/moleculenet-smiles-bert-mixup

Training pre-trained BERT language model on molecular SMILES from the Molecule Net benchmark by leveraging mixup and enumeration augmentations.

Primary LanguagePythonApache License 2.0Apache-2.0

MoleculeNet SMILES BERT Mixup

This repository contains implementation of mixup strategy for text classification. The implementation is primarily based on the paper Augmenting Data with Mixup for Sentence Classification: An Empirical Study , although there is some difference.
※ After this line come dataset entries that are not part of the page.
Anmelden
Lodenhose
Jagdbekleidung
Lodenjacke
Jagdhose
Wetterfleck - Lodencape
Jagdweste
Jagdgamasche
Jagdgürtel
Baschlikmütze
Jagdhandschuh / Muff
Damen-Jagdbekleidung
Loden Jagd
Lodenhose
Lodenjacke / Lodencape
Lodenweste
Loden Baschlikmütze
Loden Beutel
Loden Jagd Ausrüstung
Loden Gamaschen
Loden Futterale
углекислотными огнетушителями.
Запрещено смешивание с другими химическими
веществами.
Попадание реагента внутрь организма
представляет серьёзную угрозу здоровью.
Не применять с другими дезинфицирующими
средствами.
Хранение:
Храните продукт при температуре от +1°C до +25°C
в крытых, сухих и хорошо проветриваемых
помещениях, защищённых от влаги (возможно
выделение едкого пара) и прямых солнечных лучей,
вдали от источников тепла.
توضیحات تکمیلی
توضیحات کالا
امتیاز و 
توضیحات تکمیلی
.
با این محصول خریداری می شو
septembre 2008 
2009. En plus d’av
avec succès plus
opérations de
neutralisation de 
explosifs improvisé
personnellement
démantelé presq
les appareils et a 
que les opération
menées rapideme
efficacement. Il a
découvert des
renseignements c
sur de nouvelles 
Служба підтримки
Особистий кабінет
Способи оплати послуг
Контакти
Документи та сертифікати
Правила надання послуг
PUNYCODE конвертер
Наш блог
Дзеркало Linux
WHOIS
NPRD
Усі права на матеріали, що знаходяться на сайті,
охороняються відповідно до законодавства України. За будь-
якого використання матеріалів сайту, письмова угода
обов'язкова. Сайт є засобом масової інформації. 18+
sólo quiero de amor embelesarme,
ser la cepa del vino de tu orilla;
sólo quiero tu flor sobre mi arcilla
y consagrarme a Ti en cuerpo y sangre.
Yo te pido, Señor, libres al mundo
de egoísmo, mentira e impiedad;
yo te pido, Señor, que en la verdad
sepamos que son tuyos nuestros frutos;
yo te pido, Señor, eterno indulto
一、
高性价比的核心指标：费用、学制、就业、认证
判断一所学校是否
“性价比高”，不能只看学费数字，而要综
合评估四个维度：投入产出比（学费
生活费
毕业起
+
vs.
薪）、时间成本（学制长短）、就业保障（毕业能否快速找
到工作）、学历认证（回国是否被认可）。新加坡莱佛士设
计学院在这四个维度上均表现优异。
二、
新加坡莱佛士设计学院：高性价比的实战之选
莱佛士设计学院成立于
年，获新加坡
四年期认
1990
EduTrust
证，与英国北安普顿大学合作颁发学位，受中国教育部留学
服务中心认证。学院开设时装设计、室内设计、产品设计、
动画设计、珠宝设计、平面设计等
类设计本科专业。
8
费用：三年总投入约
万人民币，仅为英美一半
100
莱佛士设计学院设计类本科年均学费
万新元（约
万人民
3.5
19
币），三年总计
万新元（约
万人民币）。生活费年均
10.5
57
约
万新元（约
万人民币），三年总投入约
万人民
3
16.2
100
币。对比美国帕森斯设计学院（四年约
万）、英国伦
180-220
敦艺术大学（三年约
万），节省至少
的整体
Three variants of mixup are considered for text classification

  1. Embedding mixup: Texts are mixed immediately after word embeedding
  2. Hidden/Encoder mixup: Mixup is done prior to the last fully connected layer
  3. Sentence mixup: Mixup is done before softmax

Run Supervised Training with Late Mixup Augmentation

from tqdm import tqdm

SAMPLES_PER_CLASS = [50, 100, 150, 200, 250]
N_AUGMENT = [0, 2, 4, 8, 16]
DATASETS = ['bace', 'bbbp']
METHODS = ['embed', 'encoder', 'sent']
OUTPUT_FILE = 'eval_result_mixup_augment_v1.csv'
N_TRIALS = 20
EPOCHS = 20

for method in METHODS:
  for dataset in DATASETS:
      for sample in SAMPLES_PER_CLASS:
          for n_augment in N_AUGMENT:
              for i in tqdm(range(N_TRIALS)):
                  !python bert_mixup/late_mixup/train_bert.py --dataset-name={dataset} --epoch={EPOCHS} \
                  --batch-size=16 --model-name-or-path=shahrukhx01/muv2x-simcse-smole-bert \
                  --samples-per-class={sample} --eval-after={EPOCHS} --method={method} \
                  --out-file={OUTPUT_FILE} --n-augment={n_augment}
                  !cat {OUTPUT_FILE}

Run Supervised Training with Early Mixup Augmentation

from tqdm import tqdm

SAMPLES_PER_CLASS = [50, 100, 150, 200, 250]
N_AUGMENT = [2, 4, 8, 16, 32]
DATASETS = ['bace', 'bbbp']
OUTPUT_FILE = '/nethome/skhan/moleculenet-smiles-bert-mixup/eval_result_early_mixup.csv'
N_TRIALS = 20
EPOCHS = 100


for dataset in DATASETS:
    for sample in SAMPLES_PER_CLASS:
        for n_augment in N_AUGMENT:
            for i in tqdm(range(N_TRIALS)):
                !python bert_mixup/early_mixup/main.py --dataset-name={dataset} --epoch={EPOCHS} \
                --batch-size=16 --model-name-or-path=shahrukhx01/muv2x-simcse-smole-bert \
                --samples-per-class={sample} --eval-after={EPOCHS} \
                --out-file={OUTPUT_FILE} --n-augment={n_augment}
                !cat {OUTPUT_FILE}

Acknowledgement:

The code in this repository is mainly adapted from the repo "xashru/mixup-text".